Cna yuo raed tihs? Olny 55 plepoe out of 100 can.
i cdnuolt blveiee taht I cluod aulaclty uesdnatnrd waht I was rdanieg. The phaonmneal pweor of the hmuan mnid, aoccdrnig to a rscheearch at Cmabrigde Uinervtisy, it dseno't mtaetr in waht oerdr the ltteres in a wrod are, the olny iproamtnt tihng is taht the frsit and lsat ltteer be in the rghit pclae. The rset can be a taotl mses and you can sitll raed it whotuit a pboerlm. Tihs is bcuseae the huamn mnid deos not raed ervey lteter by istlef, but the wrod as a wlohe. Azanmig huh? yaeh and I awlyas tghuhot slpeling was ipmorantt! if you can raed tihs forwrad it.

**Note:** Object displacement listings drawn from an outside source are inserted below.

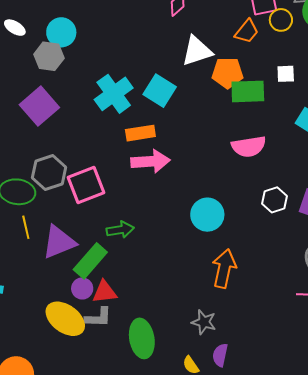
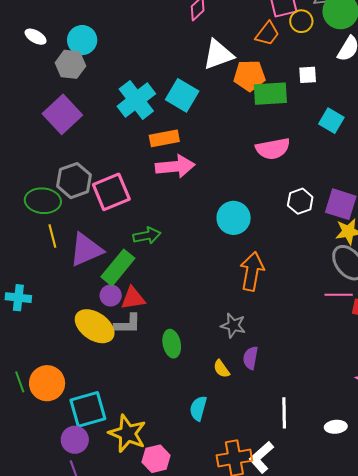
green ellipse: (142, 338) -> (172, 344), size x0.7

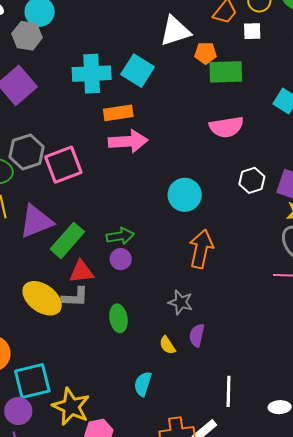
white square: (308, 75) -> (252, 31), moved
orange pentagon: (249, 76) -> (206, 53), size x0.7
cyan cross: (136, 100) -> (92, 74), turned 33
green arrow: (147, 236) -> (120, 236), moved
purple circle: (111, 295) -> (121, 259), moved

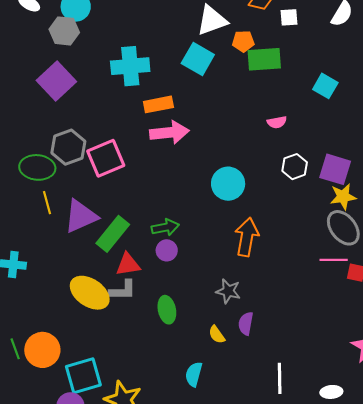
cyan square: (138, 71) -> (198, 59), moved
pink semicircle: (226, 127) -> (277, 122), moved, size x0.6

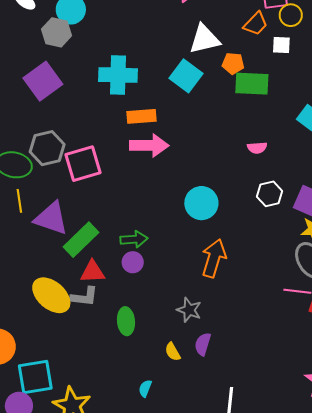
purple triangle: (81, 216) -> (51, 218), turned 36
cyan semicircle: (194, 374) -> (145, 388), size x0.7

And JT says that Facebook won't improve his quality of life.
-SM
fi yuo cna raed tihs, yuo hvae a sgtrane mnid too.
Cna yuo raed tihs? Olny 55 plepoe out of 100 can.

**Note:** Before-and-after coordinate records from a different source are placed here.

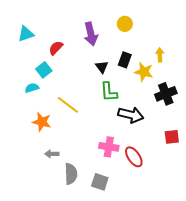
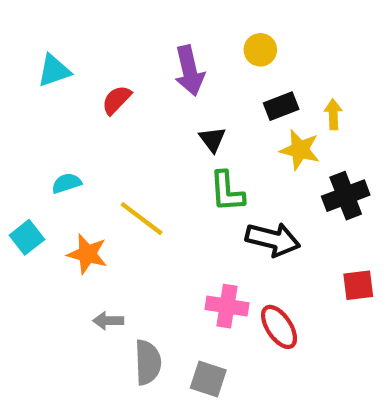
black rectangle: (125, 60) -> (281, 106), moved, turned 49
cyan square: (44, 70) -> (27, 237), moved

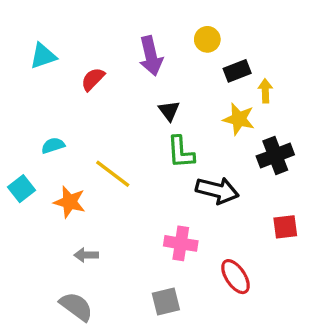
black rectangle: (281, 106) -> (237, 71), moved
red ellipse: (279, 327) -> (235, 277), moved
gray semicircle: (148, 362) -> (76, 306), moved, turned -52
gray square: (208, 379) -> (166, 301), turned -32

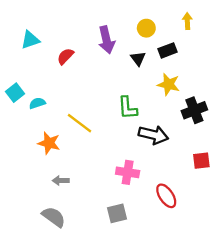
yellow arrow: (265, 91) -> (187, 21), moved
black triangle: (169, 111) -> (138, 59), moved
cyan square: (21, 189) -> (15, 93), moved

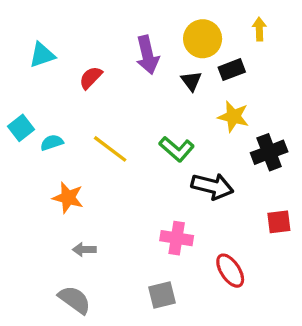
yellow circle: (146, 28) -> (203, 39), size x1.5
green L-shape: (128, 108) -> (177, 149), turned -45
yellow line: (79, 123) -> (110, 149), moved

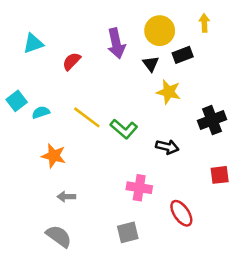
yellow star: (233, 117) -> (169, 92), moved
green L-shape: (177, 149) -> (124, 129), moved
black arrow: (212, 186) -> (167, 147), size x0.7

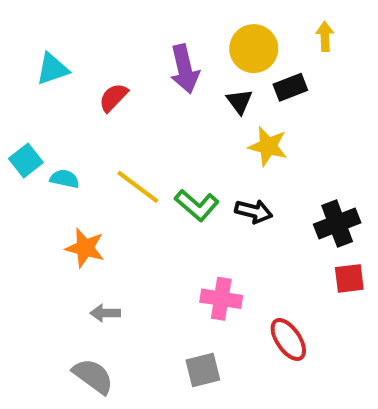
cyan semicircle: (41, 112) -> (65, 179), turned 30
black cross: (212, 120) -> (337, 224), moved
black arrow: (167, 147) -> (254, 211), moved

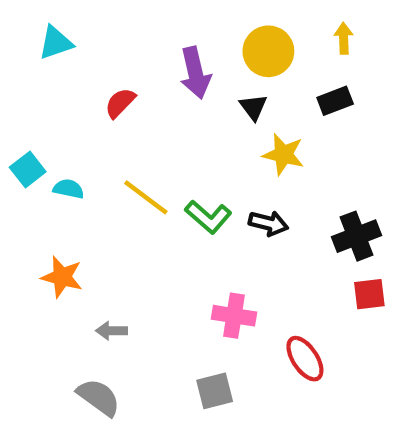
cyan triangle: (52, 69) -> (56, 43), moved
black rectangle: (290, 87) -> (335, 101), moved
orange star: (85, 248) -> (62, 277), moved

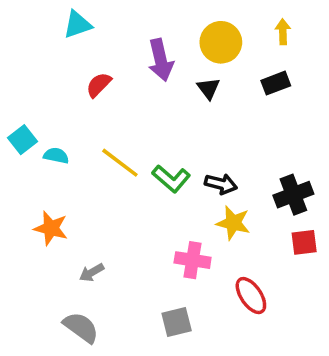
cyan triangle: (56, 43) -> (77, 25), moved
yellow star: (283, 154) -> (233, 223), moved
gray arrow: (112, 331) -> (92, 272), turned -30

i cdnuolt blveiee taht I cluod aulaclty uesdnatnrd waht I was rdanieg. The phaonmneal pweor of the hmuan mnid, aoccdrnig to a rscheearch at Cmabrigde Uinervtisy, it dseno't mtaetr in waht oerdr the ltteres in a wrod are, the olny iproamtnt tihng is taht the frsit and lsat ltteer be in the rghit pclae. The rset can be a taotl mses and you can sitll raed it whotuit a pboerlm. Tihs is bcuseae the huamn mnid deos not raed ervey lteter by istlef, but the wrod as a wlohe. Azanmig huh? yaeh and I awlyas tghuhot slpeling was ipmorantt! if you can raed tihs forwrad it.